In this talk, we will introduce the experiences and lessons that we have learnt from building personalized recommendation systems for both advertisement and content scenarios at Cheetah Mobile, serving 600+ millions monthly active mobile users. In particular, we leveraged the app install & usage and many other mobile data, built a Unified User Profile (UUP) by using transfer learning and deep learning, and developed cross-domain personalized Ad and news recommendation. Our approaches enable us to solve the cold start problem with close to full coverage of our user base while yielding significant CTR increase and better user experience.
About the Speakers
Zhixian Yan is a Senior Staff Research Engineer at Cheetah Mobile, leading the data and algorithm perspectives on several AI projects. Previously, Zhixian was the first and principal data scientist at GoDaddy Inc., and a staff research engineer at Samsung Research America.

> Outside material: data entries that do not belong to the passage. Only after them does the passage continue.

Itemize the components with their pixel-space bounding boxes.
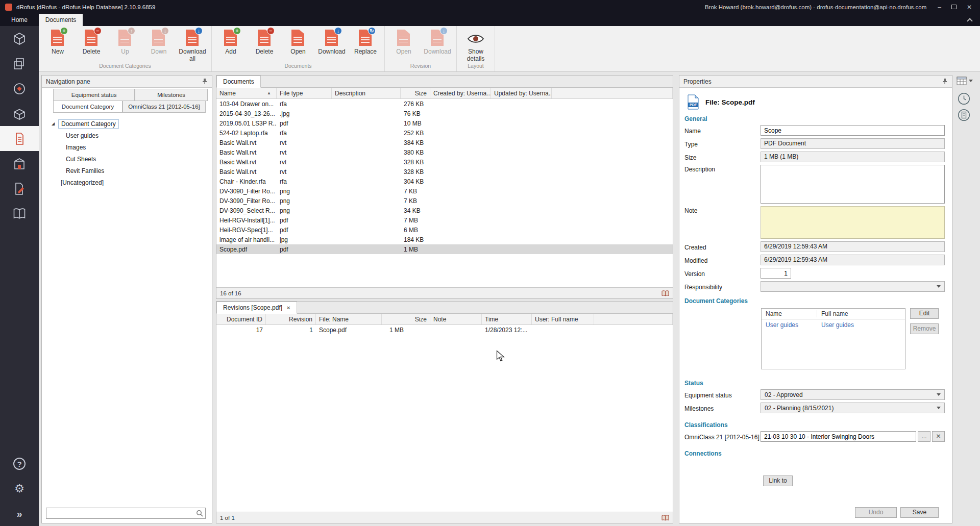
table-row[interactable]: 17 1 Scope.pdf 1 MB 1/28/2023 12:... (216, 325, 673, 335)
ribbon-collapse-icon[interactable] (967, 18, 972, 23)
tree-node-child[interactable]: User guides (42, 130, 212, 141)
tab-document-category[interactable]: Document Category (53, 101, 122, 113)
tree-node-child[interactable]: Images (42, 141, 212, 153)
tab-home[interactable]: Home (0, 14, 39, 26)
close-icon[interactable]: ✕ (967, 4, 972, 10)
sidebar-item-specifications[interactable] (0, 176, 39, 201)
table-row[interactable]: DV-3090_Select R... png 34 KB (216, 206, 673, 215)
table-row[interactable]: User guides User guides (762, 319, 905, 330)
column-header-file-type[interactable]: File type (277, 88, 332, 98)
tab-revisions[interactable]: Revisions [Scope.pdf] ✕ (216, 302, 297, 314)
tab-documents-list[interactable]: Documents (216, 76, 261, 88)
column-header-document-id[interactable]: Document ID (216, 314, 266, 324)
table-row[interactable]: Basic Wall.rvt rvt 384 KB (216, 138, 673, 147)
column-header-name[interactable]: Name▲ (216, 88, 277, 98)
table-row[interactable]: 2019.05.01 LS3P R... pdf 10 MB (216, 118, 673, 128)
milestones-dropdown[interactable]: 02 - Planning (8/15/2021) (761, 403, 945, 413)
table-row[interactable]: DV-3090_Filter Ro... png 7 KB (216, 196, 673, 206)
omniclass-field[interactable] (761, 431, 916, 442)
delete-category-button[interactable]: − Delete (75, 27, 108, 63)
report-book-icon[interactable] (662, 290, 669, 296)
tree-node-child[interactable]: Cut Sheets (42, 153, 212, 165)
column-header-updated-by[interactable]: Updated by: Userna... (491, 88, 552, 98)
search-input[interactable] (46, 508, 206, 519)
column-header-created-by[interactable]: Created by: Userna... (430, 88, 491, 98)
column-header-size[interactable]: Size (401, 88, 430, 98)
description-field[interactable] (761, 165, 945, 204)
add-document-button[interactable]: + Add (214, 27, 248, 63)
tree-node-root[interactable]: ◢ Document Category (42, 118, 212, 130)
tab-milestones[interactable]: Milestones (135, 89, 208, 101)
remove-button[interactable]: Remove (910, 323, 939, 334)
tab-omniclass[interactable]: OmniClass 21 [2012-05-16] (122, 101, 206, 113)
undo-button[interactable]: Undo (855, 507, 897, 518)
sidebar-item-items[interactable] (0, 101, 39, 126)
table-row[interactable]: Chair - Kinder.rfa rfa 304 KB (216, 177, 673, 186)
edit-button[interactable]: Edit (910, 308, 939, 319)
sidebar-item-rooms[interactable] (0, 26, 39, 51)
replace-document-button[interactable]: ↻ Replace (349, 27, 382, 63)
table-row[interactable]: DV-3090_Filter Ro... png 7 KB (216, 186, 673, 196)
new-category-button[interactable]: + New (41, 27, 75, 63)
tree-node-child[interactable]: Revit Families (42, 165, 212, 177)
maximize-icon[interactable] (951, 5, 957, 9)
column-header-user[interactable]: User: Full name (532, 314, 594, 324)
report-book-icon[interactable] (662, 515, 669, 521)
tree-expander-icon[interactable]: ◢ (52, 121, 58, 126)
responsibility-dropdown[interactable] (761, 281, 945, 292)
close-tab-icon[interactable]: ✕ (286, 305, 290, 311)
column-header-file-name[interactable]: File: Name (316, 314, 382, 324)
column-header-size[interactable]: Size (382, 314, 430, 324)
sidebar-item-typical-rooms[interactable] (0, 51, 39, 76)
sidebar-item-logbook[interactable] (0, 201, 39, 226)
table-row[interactable]: Heil-RGV-Install[1]... pdf 7 MB (216, 215, 673, 225)
open-revision-button[interactable]: Open (387, 27, 421, 63)
link-to-button[interactable]: Link to (763, 475, 793, 486)
table-row[interactable]: Scope.pdf pdf 1 MB (216, 244, 673, 254)
move-up-button[interactable]: ↑ Up (108, 27, 142, 63)
omniclass-browse-button[interactable]: ... (918, 431, 930, 442)
delete-document-button[interactable]: − Delete (248, 27, 281, 63)
column-header-revision[interactable]: Revision (266, 314, 316, 324)
move-down-button[interactable]: ↓ Down (142, 27, 176, 63)
table-row[interactable]: 2015-04-30_13-26... .jpg 76 KB (216, 109, 673, 118)
minimize-icon[interactable]: – (938, 4, 941, 10)
version-field[interactable] (761, 268, 791, 279)
name-field[interactable] (761, 125, 945, 136)
tab-equipment-status[interactable]: Equipment status (53, 89, 135, 101)
dc-cell-full-name[interactable]: User guides (817, 321, 858, 329)
table-row[interactable]: Basic Wall.rvt rvt 380 KB (216, 147, 673, 157)
tree-node-uncategorized[interactable]: [Uncategorized] (42, 177, 212, 188)
omniclass-clear-button[interactable]: ✕ (932, 431, 945, 442)
equipment-status-dropdown[interactable]: 02 - Approved (761, 389, 945, 400)
note-field[interactable] (761, 206, 945, 239)
download-all-button[interactable]: ↓ Download all (176, 27, 209, 63)
table-row[interactable]: Heil-RGV-Spec[1]... pdf 6 MB (216, 225, 673, 235)
column-header-note[interactable]: Note (430, 314, 482, 324)
properties-layout-button[interactable] (957, 77, 973, 85)
column-header-time[interactable]: Time (482, 314, 532, 324)
download-revision-button[interactable]: ↓ Download (421, 27, 454, 63)
table-row[interactable]: Basic Wall.rvt rvt 328 KB (216, 167, 673, 177)
pin-icon[interactable] (202, 78, 208, 85)
log-button[interactable] (958, 109, 970, 121)
sidebar-item-documents[interactable] (0, 126, 39, 151)
show-details-button[interactable]: Show details (459, 27, 493, 63)
history-button[interactable] (958, 92, 970, 105)
tab-documents[interactable]: Documents (39, 14, 83, 26)
save-button[interactable]: Save (900, 507, 939, 518)
search-icon[interactable] (196, 510, 203, 517)
download-document-button[interactable]: ↓ Download (315, 27, 349, 63)
column-header-description[interactable]: Description (332, 88, 401, 98)
table-row[interactable]: 103-04 Drawer on... rfa 276 KB (216, 99, 673, 109)
dc-cell-name[interactable]: User guides (762, 321, 817, 329)
sidebar-item-reports[interactable] (0, 151, 39, 176)
pin-icon[interactable] (942, 78, 948, 85)
table-row[interactable]: Basic Wall.rvt rvt 328 KB (216, 157, 673, 167)
open-document-button[interactable]: Open (281, 27, 315, 63)
sidebar-item-systems[interactable] (0, 76, 39, 101)
sidebar-item-settings[interactable]: ⚙ (0, 476, 39, 501)
table-row[interactable]: 524-02 Laptop.rfa rfa 252 KB (216, 128, 673, 138)
table-row[interactable]: image of air handli... jpg 184 KB (216, 235, 673, 244)
sidebar-item-expand[interactable]: » (0, 501, 39, 526)
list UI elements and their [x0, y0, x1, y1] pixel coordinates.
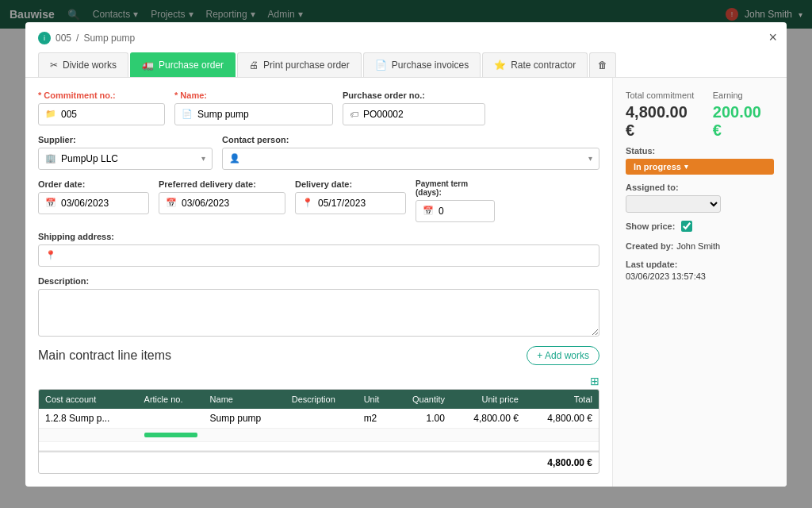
cell-article-no: [138, 409, 204, 429]
table-row-empty: [39, 441, 599, 450]
cell-empty-q: [393, 441, 451, 450]
tab-purchase-invoices[interactable]: 📄 Purchase invoices: [363, 52, 481, 77]
col-article-no: Article no.: [138, 390, 204, 409]
breadcrumb-number: 005: [56, 33, 71, 44]
tab-divide-works[interactable]: ✂ Divide works: [38, 52, 128, 77]
status-row: Status: In progress ▾: [626, 146, 774, 175]
description-label: Description:: [38, 276, 599, 286]
invoice-icon: 📄: [375, 60, 387, 71]
payment-term-label: Payment term(days):: [416, 179, 495, 197]
form-row-1: * Commitment no.: 📁 * Name: 📄: [38, 90, 599, 125]
description-textarea[interactable]: [38, 289, 599, 337]
delivery-date-group: Delivery date: 📍: [295, 179, 406, 214]
delivery-date-field[interactable]: 📍: [295, 192, 406, 214]
cell-quantity: 1.00: [393, 409, 451, 429]
commitment-no-group: * Commitment no.: 📁: [38, 90, 165, 125]
cell-bar-u: [358, 428, 393, 441]
contact-chevron-icon[interactable]: ▾: [588, 154, 592, 163]
supplier-chevron-icon[interactable]: ▾: [201, 154, 205, 163]
commitment-no-label: * Commitment no.:: [38, 90, 165, 100]
order-date-label: Order date:: [38, 179, 149, 189]
cell-empty-n: [204, 441, 285, 450]
tab-delete[interactable]: 🗑: [589, 52, 616, 77]
cell-empty-u: [358, 441, 393, 450]
col-unit: Unit: [358, 390, 393, 409]
tab-print-purchase-order[interactable]: 🖨 Print purchase order: [237, 52, 362, 77]
form-row-5: Description:: [38, 276, 599, 337]
last-update-label: Last update:: [626, 260, 677, 269]
cell-empty-up: [451, 441, 525, 450]
po-number-label: Purchase order no.:: [343, 90, 485, 100]
status-badge[interactable]: In progress ▾: [626, 159, 774, 175]
contact-person-field[interactable]: 👤 ▾: [222, 148, 599, 170]
modal-close-button[interactable]: ×: [768, 30, 777, 44]
form-row-4: Shipping address: 📍: [38, 232, 599, 267]
shipping-address-field[interactable]: 📍: [38, 244, 599, 267]
commitment-no-input[interactable]: [61, 109, 180, 120]
breadcrumb-name: Sump pump: [83, 33, 135, 44]
cell-bar-n: [204, 428, 285, 441]
col-total: Total: [525, 390, 599, 409]
cell-bar-d: [285, 428, 358, 441]
status-label: Status:: [626, 146, 774, 156]
modal-main-content: * Commitment no.: 📁 * Name: 📄: [25, 78, 612, 487]
footer-total: 4,800.00 €: [547, 457, 592, 468]
delivery-date-input[interactable]: [318, 198, 399, 209]
col-description: Description: [285, 390, 358, 409]
contract-table: Cost account Article no. Name Descriptio…: [39, 390, 599, 451]
cell-bar-up: [451, 428, 525, 441]
cell-empty-t: [525, 441, 599, 450]
cell-empty-an: [138, 441, 204, 450]
show-price-checkbox[interactable]: [681, 221, 692, 232]
order-date-input[interactable]: [61, 198, 142, 209]
info-icon: i: [38, 32, 51, 44]
assigned-to-label: Assigned to:: [626, 183, 774, 192]
po-number-field[interactable]: 🏷: [343, 103, 485, 125]
payment-term-field[interactable]: 📅: [416, 200, 495, 222]
contract-table-wrapper: Cost account Article no. Name Descriptio…: [38, 389, 599, 474]
assigned-to-select[interactable]: [626, 195, 721, 213]
green-progress-bar: [144, 433, 197, 437]
earning-block: Earning 200.00 €: [713, 90, 774, 140]
cell-bar-q: [393, 428, 451, 441]
name-label: * Name:: [174, 90, 333, 100]
person-icon: 👤: [229, 153, 240, 164]
preferred-delivery-label: Preferred delivery date:: [159, 179, 285, 189]
created-by-row: Created by: John Smith: [626, 240, 774, 252]
breadcrumb: i 005 / Sump pump: [38, 32, 774, 44]
name-group: * Name: 📄: [174, 90, 333, 125]
shipping-address-input[interactable]: [61, 250, 592, 261]
cell-bar-an: [138, 428, 204, 441]
po-number-input[interactable]: [363, 109, 482, 120]
supplier-field[interactable]: 🏢 PumpUp LLC ▾: [38, 148, 213, 170]
print-icon: 🖨: [249, 60, 259, 71]
delivery-date-label: Delivery date:: [295, 179, 406, 189]
tab-purchase-order[interactable]: 🚛 Purchase order: [130, 52, 236, 77]
show-price-row: Show price:: [626, 221, 774, 232]
modal-body: * Commitment no.: 📁 * Name: 📄: [25, 78, 787, 487]
payment-term-input[interactable]: [439, 206, 488, 217]
modal-sidebar: Total commitment 4,800.00 € Earning 200.…: [612, 78, 787, 487]
commitment-no-field[interactable]: 📁: [38, 103, 165, 125]
name-input[interactable]: [197, 109, 326, 120]
supplier-label: Supplier:: [38, 135, 213, 144]
tag-icon: 🏷: [350, 110, 358, 119]
calendar2-icon: 📅: [166, 198, 177, 208]
add-works-button[interactable]: + Add works: [527, 346, 599, 365]
document-icon: 📄: [182, 109, 193, 119]
preferred-delivery-field[interactable]: 📅: [159, 192, 285, 214]
grid-icon[interactable]: ⊞: [590, 375, 599, 387]
status-chevron-icon: ▾: [684, 163, 688, 171]
name-field[interactable]: 📄: [174, 103, 333, 125]
section-title: Main contract line items: [38, 348, 171, 363]
cell-bar-t: [525, 428, 599, 441]
order-date-field[interactable]: 📅: [38, 192, 149, 214]
preferred-delivery-input[interactable]: [182, 198, 278, 209]
supplier-group: Supplier: 🏢 PumpUp LLC ▾: [38, 135, 213, 170]
tab-rate-contractor[interactable]: ⭐ Rate contractor: [482, 52, 588, 77]
created-by-label: Created by:: [626, 241, 674, 251]
cell-unit: m2: [358, 409, 393, 429]
contact-person-label: Contact person:: [222, 135, 599, 144]
contract-section: Main contract line items + Add works ⊞ C…: [38, 346, 599, 474]
divide-works-icon: ✂: [50, 60, 58, 71]
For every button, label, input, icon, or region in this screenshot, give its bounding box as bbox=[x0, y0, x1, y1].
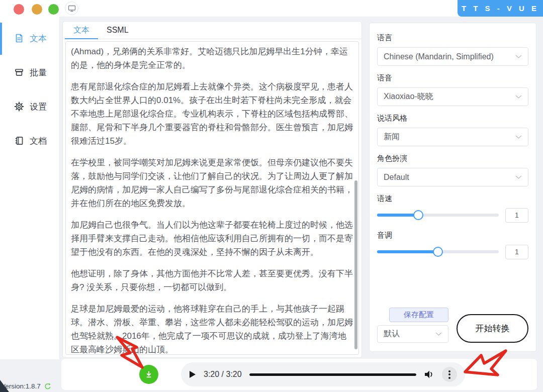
kebab-menu-icon bbox=[448, 370, 450, 379]
volume-icon bbox=[424, 369, 434, 379]
speed-slider-handle[interactable] bbox=[413, 210, 423, 220]
download-icon bbox=[144, 370, 153, 379]
scrollbar-thumb[interactable] bbox=[354, 180, 357, 349]
config-column: 保存配置 默认 bbox=[377, 308, 448, 343]
save-config-button[interactable]: 保存配置 bbox=[389, 308, 448, 322]
speak-style-select-value: 新闻 bbox=[384, 132, 400, 142]
traffic-light-close-button[interactable] bbox=[14, 4, 24, 15]
voice-select[interactable]: Xiaoxiao-晓晓 bbox=[377, 87, 528, 106]
notebook-icon bbox=[14, 136, 24, 146]
pitch-slider-row: 1 bbox=[377, 243, 528, 260]
sidebar-item-label: 批量 bbox=[30, 67, 47, 78]
paragraph: 患有尾部退化综合症的加尼姆看上去就像个异类。这个病极度罕见，患者人数大约占全世界… bbox=[71, 80, 353, 148]
refresh-icon bbox=[44, 383, 51, 390]
gear-icon bbox=[14, 102, 24, 112]
version-text: Version:1.8.7 bbox=[1, 382, 41, 390]
title-bar: T T S - V U E bbox=[0, 0, 543, 17]
role-play-label: 角色扮演 bbox=[377, 154, 528, 163]
paragraph: 足球是加尼姆最爱的运动，他将球鞋穿在自己的手上，与其他孩子一起踢球。潜水、滑板、… bbox=[71, 302, 353, 355]
paragraph: 加尼姆自己也很争气。当人们以为他这辈子都要在轮椅上度过的时候，他选择用手臂来支撑… bbox=[71, 218, 353, 259]
speed-value-input[interactable]: 1 bbox=[505, 208, 528, 223]
version-info: Version:1.8.7 bbox=[1, 382, 51, 390]
document-icon bbox=[14, 33, 24, 43]
role-play-select-value: Default bbox=[384, 173, 409, 182]
play-icon bbox=[189, 370, 196, 378]
settings-panel: 语言 Chinese (Mandarin, Simplified) 语音 Xia… bbox=[369, 23, 536, 352]
sidebar-item-label: 文本 bbox=[30, 33, 47, 44]
editor-tabbar: 文本 SSML bbox=[63, 22, 361, 39]
sidebar-item-label: 文档 bbox=[30, 135, 47, 147]
traffic-light-minimize-button[interactable] bbox=[32, 4, 42, 15]
pitch-slider-fill bbox=[377, 250, 438, 253]
tab-ssml-label: SSML bbox=[107, 26, 129, 34]
sidebar: 文本 批量 设置 bbox=[0, 17, 60, 359]
speak-style-label: 说话风格 bbox=[377, 114, 528, 123]
speak-style-select[interactable]: 新闻 bbox=[377, 128, 528, 146]
pitch-slider-handle[interactable] bbox=[433, 247, 443, 257]
speed-slider-track[interactable] bbox=[377, 214, 499, 217]
paragraph: (Ahmad)，兄弟俩的关系非常好。艾哈迈德只比加尼姆早出生1分钟，幸运的是，他… bbox=[71, 45, 353, 72]
monitor-icon bbox=[68, 5, 76, 12]
text-input-area[interactable]: (Ahmad)，兄弟俩的关系非常好。艾哈迈德只比加尼姆早出生1分钟，幸运的是，他… bbox=[65, 41, 359, 355]
chevron-down-icon bbox=[515, 175, 522, 179]
monitor-button[interactable] bbox=[65, 2, 78, 15]
playback-time: 3:20 / 3:20 bbox=[204, 370, 242, 379]
volume-button[interactable] bbox=[424, 369, 434, 379]
editor-panel: 文本 SSML (Ahmad)，兄弟俩的关系非常好。艾哈迈德只比加尼姆早出生1分… bbox=[62, 21, 362, 358]
app-logo: T T S - V U E bbox=[458, 0, 543, 17]
speed-slider-row: 1 bbox=[377, 207, 528, 224]
pitch-slider-track[interactable] bbox=[377, 250, 499, 253]
language-select-value: Chinese (Mandarin, Simplified) bbox=[384, 52, 494, 61]
seek-bar[interactable] bbox=[249, 373, 416, 376]
tab-text-label: 文本 bbox=[73, 26, 89, 34]
sidebar-item-text[interactable]: 文本 bbox=[0, 22, 59, 55]
traffic-light-zoom-button[interactable] bbox=[48, 4, 59, 15]
language-select[interactable]: Chinese (Mandarin, Simplified) bbox=[377, 47, 528, 66]
preset-select-value: 默认 bbox=[384, 329, 400, 339]
chevron-down-icon bbox=[515, 55, 522, 59]
paragraph: 他想证明，除了身体，其他方面他并不比常人差，甚至要更优秀。没有下半身? 没关系，… bbox=[71, 267, 353, 294]
sidebar-item-docs[interactable]: 文档 bbox=[0, 124, 59, 157]
play-button[interactable] bbox=[189, 370, 196, 378]
player-bar: 3:20 / 3:20 bbox=[61, 359, 537, 390]
chevron-down-icon bbox=[435, 332, 442, 336]
seek-bar-fill bbox=[249, 373, 416, 376]
tab-ssml[interactable]: SSML bbox=[98, 22, 137, 39]
start-convert-button[interactable]: 开始转换 bbox=[457, 314, 528, 343]
tab-text[interactable]: 文本 bbox=[65, 22, 98, 39]
batch-box-icon bbox=[14, 67, 24, 77]
more-options-button[interactable] bbox=[442, 367, 457, 382]
role-play-select[interactable]: Default bbox=[377, 168, 528, 186]
voice-select-value: Xiaoxiao-晓晓 bbox=[384, 91, 433, 102]
download-button[interactable] bbox=[139, 365, 158, 384]
preset-select[interactable]: 默认 bbox=[377, 325, 448, 343]
speed-label: 语速 bbox=[377, 194, 528, 204]
voice-label: 语音 bbox=[377, 73, 528, 83]
audio-player: 3:20 / 3:20 bbox=[181, 362, 465, 386]
chevron-down-icon bbox=[515, 135, 522, 139]
settings-bottom-controls: 保存配置 默认 开始转换 bbox=[377, 308, 528, 343]
sidebar-item-settings[interactable]: 设置 bbox=[0, 90, 59, 123]
check-update-button[interactable] bbox=[44, 383, 51, 390]
language-label: 语言 bbox=[377, 33, 528, 43]
pitch-value-input[interactable]: 1 bbox=[505, 245, 528, 259]
pitch-label: 音调 bbox=[377, 231, 528, 240]
paragraph: 在学校里，被同学嘲笑对加尼姆来说更是家常便饭。但母亲仍建议他不要失落，鼓励他与同… bbox=[71, 156, 353, 210]
app-window: T T S - V U E 文本 批量 bbox=[0, 0, 543, 392]
sidebar-item-label: 设置 bbox=[30, 101, 47, 113]
sidebar-item-batch[interactable]: 批量 bbox=[0, 56, 59, 89]
chevron-down-icon bbox=[515, 95, 522, 99]
speed-slider-fill bbox=[377, 214, 418, 217]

He received his Ph.D. from EPFL (Swiss Federal Institute of Technology – Lausanne) and M.Sc. from CAS (Chinese Academy of Science). Zhixian has published 30+ papers with 1400+ citations. His current research and engineering interests lie in building real-life large-scale personalized recommendation systems, deep learning, and all kinds of AI applications.
Lai Wei is a Software Engineer at Cheetah Mobile, working on big data pipelines and machine learning/deep learning algorithms. Lai received his M.Sc. in Electrical and Computer Engineering from Carnegie Mellon University (CMU) and B.Eng. in Electrical & Electronic Engineering from Nanyang Technological University. He is interested in deep learning, user profiling, and recommendation systems.